We belong to the land we inhabit
Bioregionalism invites us to remember our ecological identity, grounded in the functional landscape that the Earth herself expresses. The landscape is our partner--a living, intelligent participant in regeneration--and the gift and invitation is to listen to the land and re-organize human society in a way that honors ecological reality.
We belong to the land. We are called to know the plants and animals that make their home alongside us. The land where we live is the land that is ours to heal. The world is alive and is always speaking to us.
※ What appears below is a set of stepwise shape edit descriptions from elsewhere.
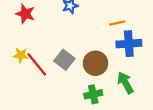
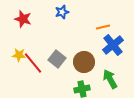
blue cross: (129, 44) -> (113, 45), turned -35

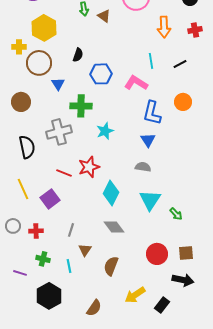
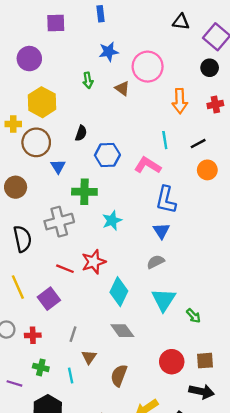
brown triangle: (104, 16) -> (122, 88), moved
orange circle: (183, 102) -> (207, 170), moved
gray semicircle: (143, 167) -> (156, 262), turned -35

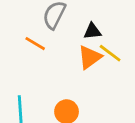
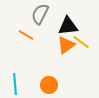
black triangle: (92, 31) -> (68, 26), size x1.5

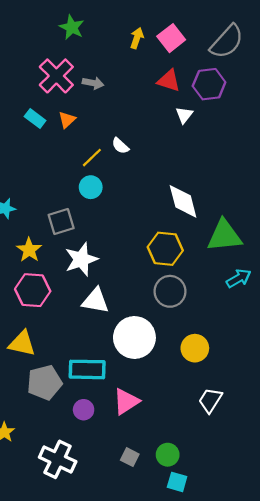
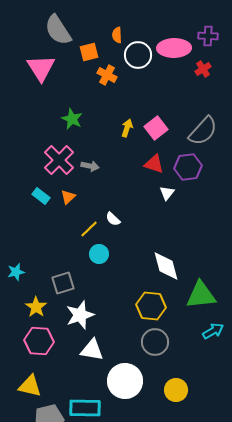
cyan circle: (91, 187) -> (99, 254), moved

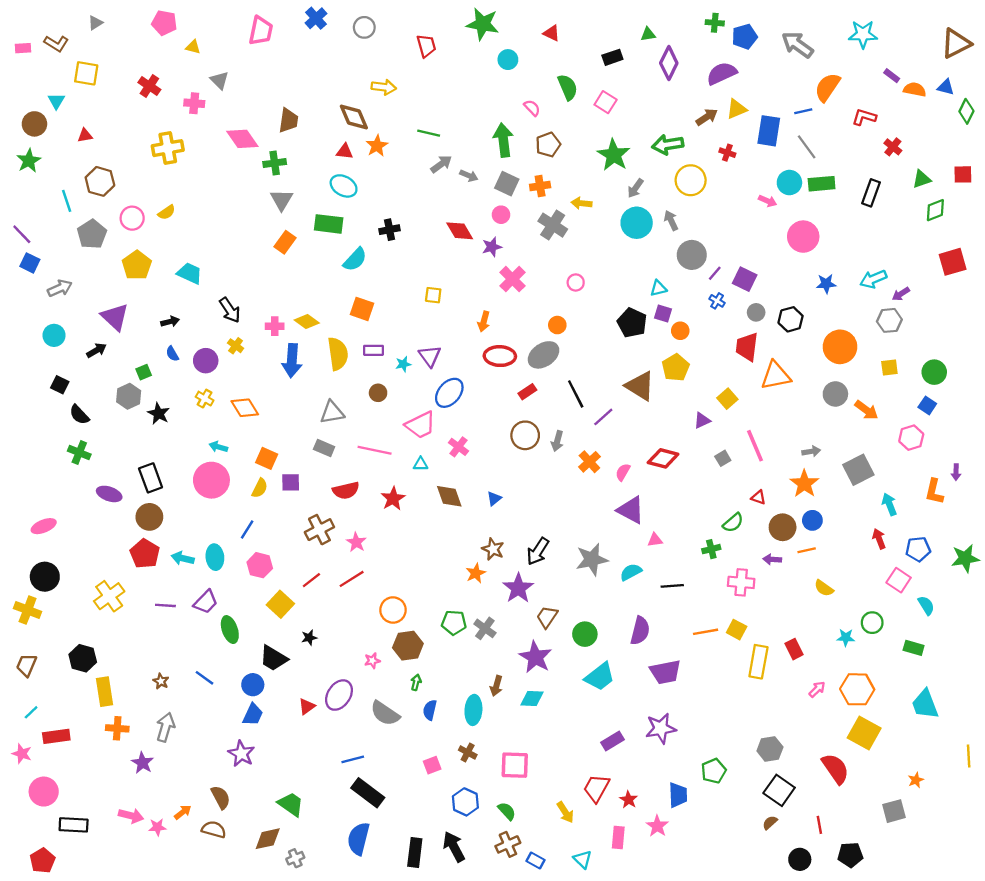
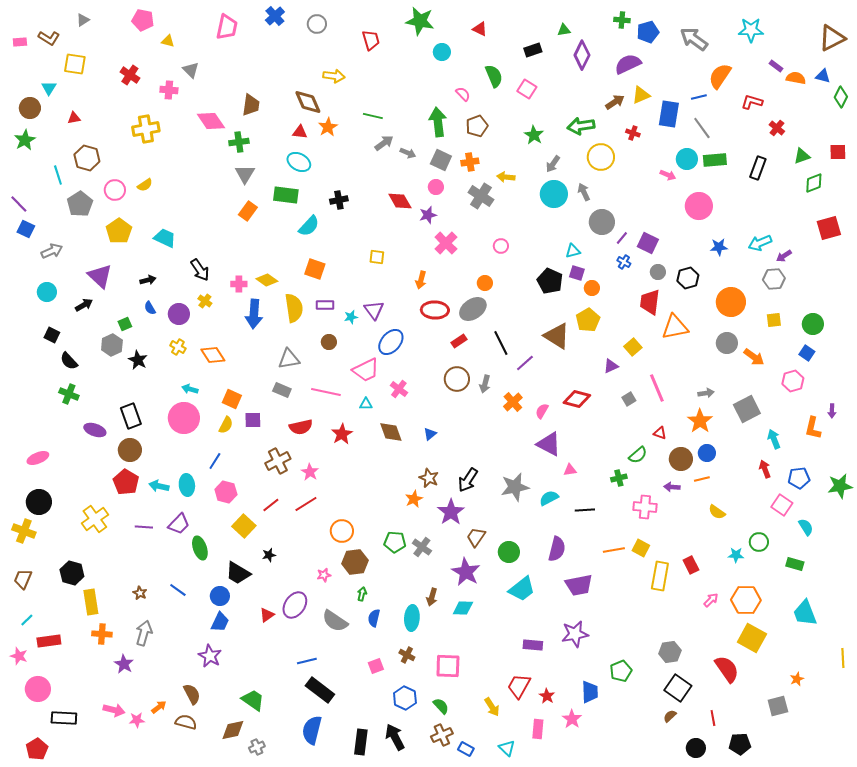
green star: (614, 155) -> (534, 135), size x0.7
purple rectangle: (612, 741) -> (533, 645), turned 36

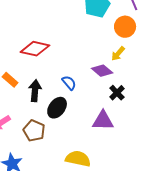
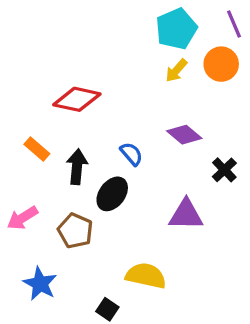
yellow arrow: (118, 54) -> (176, 71), moved
black cross: (117, 93) -> (224, 170), moved

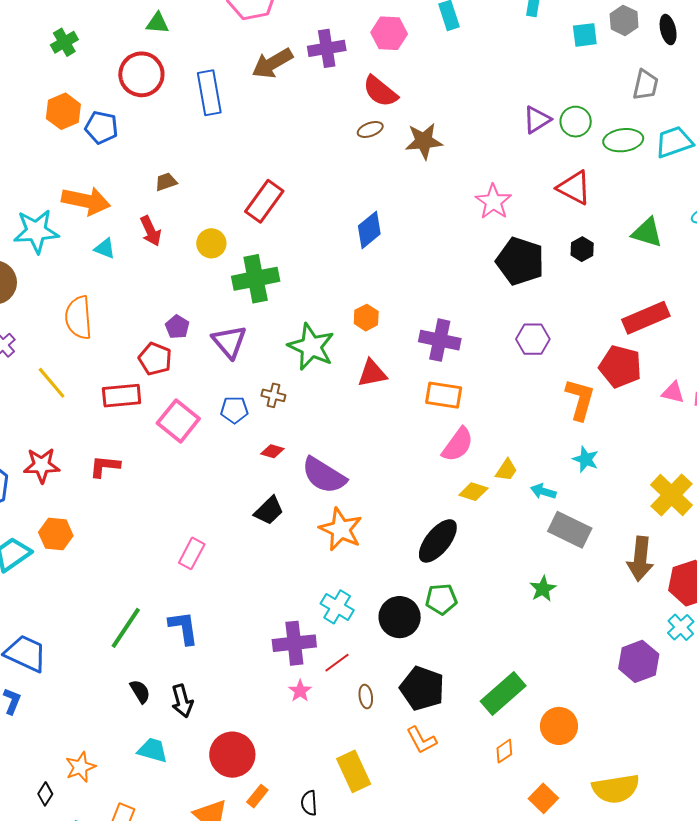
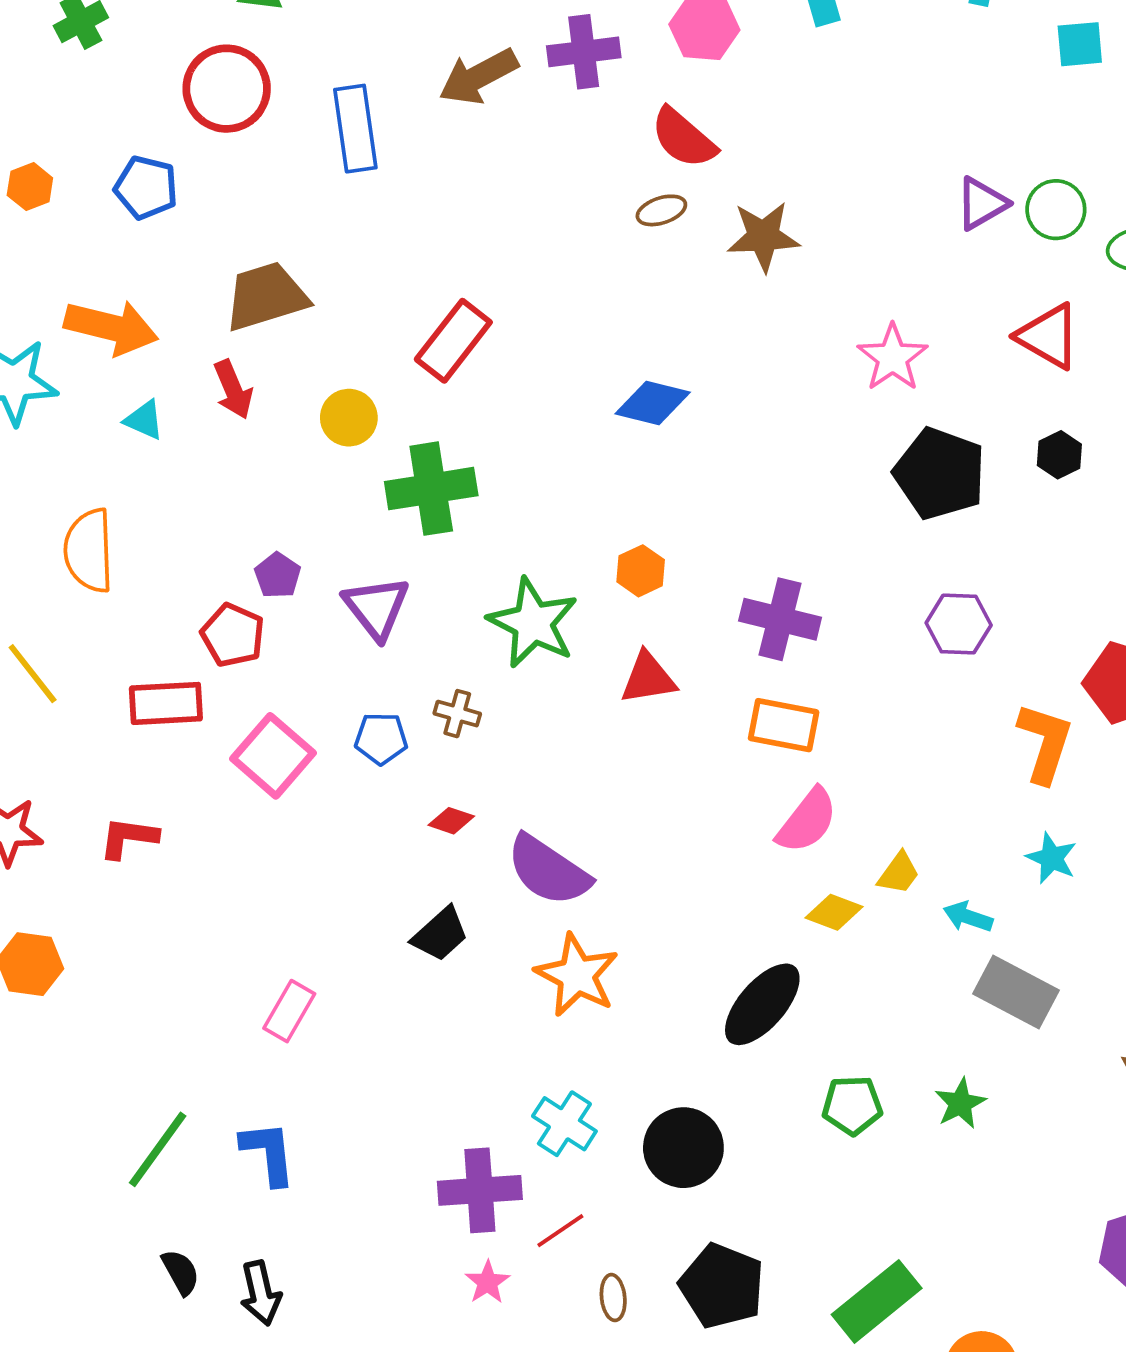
orange hexagon: (63, 111) -> (30, 187), moved, size x0.7
brown trapezoid: (166, 182) -> (266, 296), size x2.0
blue diamond: (369, 230) -> (653, 403), turned 51
green pentagon: (441, 599) -> (852, 1105), moved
Only by nurturing our personal familiarity with our own bioregion can we hear what the land is saying.
We stand for what we stand on
We believe in place-based organizing because the world we are building depends upon humans in each bioregion learning to unite as the people of one landscape and coordinate action to care for the land upon which we all equally depend. A biosphere made up of coherent, collectively-governed bioregions unlocks planetary regeneration.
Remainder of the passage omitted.